SUPPLIED INFORMATION:
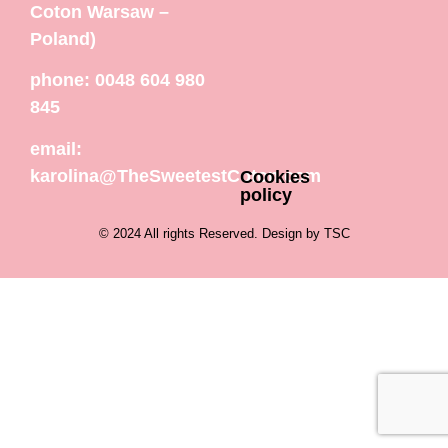
Coton Warsaw –
Poland)
phone: 0048 604 980
845
email:
karolina@TheSweetestCoton.com
Cookies
policy
© 2024 All rights Reserved. Design by TSC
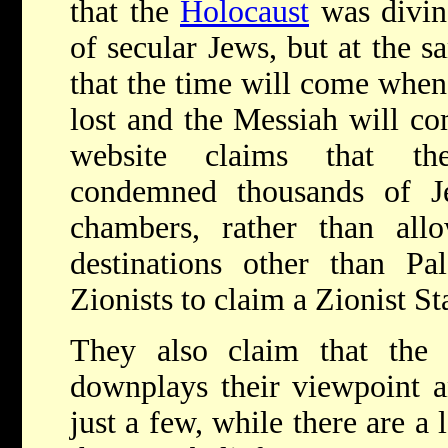
that the
Holocaust
was divin
of secular Jews, but at the s
that the time will come when 
lost and the Messiah will c
website claims that the
condemned thousands of J
chambers, rather than al
destinations other than Pal
Zionists to claim a Zionist St
They also claim that the 
downplays their viewpoint 
just a few, while there are a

TASK REQUIREMENTS:
Return each record exactly as given, excluding any image.

ANSWER TO THIS PROBLEM:
Coton Warsaw –
Poland)
phone: 0048 604 980
845
email:
karolina@TheSweetestCoton.com
Cookies
policy
© 2024 All rights Reserved. Design by TSC
that the
Holocaust
was divin
of secular Jews, but at the s
that the time will come when 
lost and the Messiah will c
website claims that the
condemned thousands of J
chambers, rather than al
destinations other than Pal
Zionists to claim a Zionist St
They also claim that the 
downplays their viewpoint 
just a few, while there are a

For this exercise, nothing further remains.